Halkını
ve yurdunu sevdiği için “sürgün”de yaşamaya mahkûm ettiğimiz sevgili dostum,
can arkadaşım Osman Özgüven’in, büyük bir özveri ile Dikili Festivali’ni
yaptığı günler.
Festivalin
bir ayağı Dikili’de yapılıyor, bir ayağı Midilli’de…
Bir
akşam, birkaç arkadaş Midilli adasının başkenti sayılan Mitilini’nin ara
sokaklarında dolaşmaya çıktık.

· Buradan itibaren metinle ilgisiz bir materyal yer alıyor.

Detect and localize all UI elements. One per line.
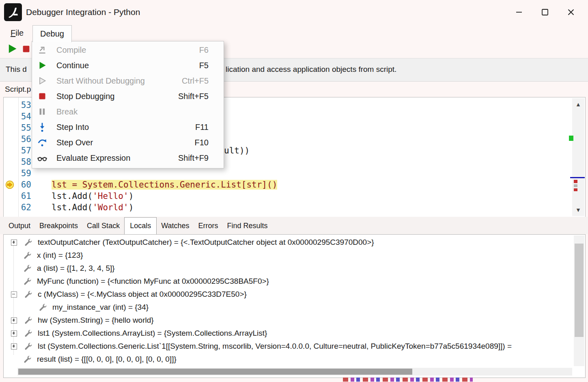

Sahilin iç kesiminde, ara sokakta, beş masalık
bir meyhane görünce “Vakti kerahattir” diyerek oturduk.
Hemen
bir büyük “uzo” söylendi; ardından da beyaz peynir, patlıcan salatası türü mezeler…
Meyhanenin
hem sahibi, hem garsonu Mitilinili yaşlı Rum’un ilk sözü “Burada içki öyle
içilmez.” oldu.
Midilli
uzosunun bir özelliği var: Karşı yakadan, yani Balıkesir, Ayvalık yöresinden
gidenler yaptığı için “anason”lu; su eklediğinizde süt beyazı oluyor:
“Barbayanni”… Üç kadeh dolusu “Barbayanni” geldi masaya. Biz bir yudum aldıkça,
önümüze ya bir parça domates konuluyor, ya beyaz peynir… Arada bir gaz ocağında
kızartılan istavritler ise “ara sıcak”lar...
Bir
mezemiz de yaşlı Rum’un sohbeti…
Sovyetler
Birliği’nin dağıldığı yıllar… Duvarlarda Lenin’in çeşitli dergilerden,
gazetelerden kesilmiş resimleri… Aralarda Fenerbahçeli Lefter’in,
Beyoğluspor’un posterleri… “Sosyalizm” diyen, “İşçiler birleşiniz” diyen yarı
Türkçe, yarı Rumca yazılar…
Cep
saatinin kapağında dahi Lenin’in mineli bir sûreti…
“Satar
mısın?” diyorum.
İşkencede
tırnakları sökülmüş ayak parmaklarını gösteriyor.
“Lenin
için bu tırnakları Baba Karamanlis’e vermişim, onun yadigârıdır; sen olsan
satar mısın?” diyor.
O günden sonra kapağında “Lenin” olan bir cep saatim
olmasını istedim. Böyle bir saat bulamadım, ama bu olaydan on yıl kadar sonra
Lenin’in bir büstüne sahip olabildim.
Nâzım Hikmet’i anmak için Moskova’daydık. Arbat
sokağının oralarda dolaşırken kaldırım kenarında bir adam, 3-5 Dolar
karşılığında matruşkalar, çeşitli el işi eşyalar satıyordu. Bunların arasında
da 20-25 santim boyunda bir Lenin büstü…
O büst şimdi çalışma masamda…
Zaman zaman konuşuyoruz. Geçenlerde anlatıyordu:
“Yıl 1921, anarşizmin baş kuramcılarından Kropotkin’in öldüğü
gündür.
O gün, gençlerin “toplu olarak” nasıl yaşadıklarını görmek istedim.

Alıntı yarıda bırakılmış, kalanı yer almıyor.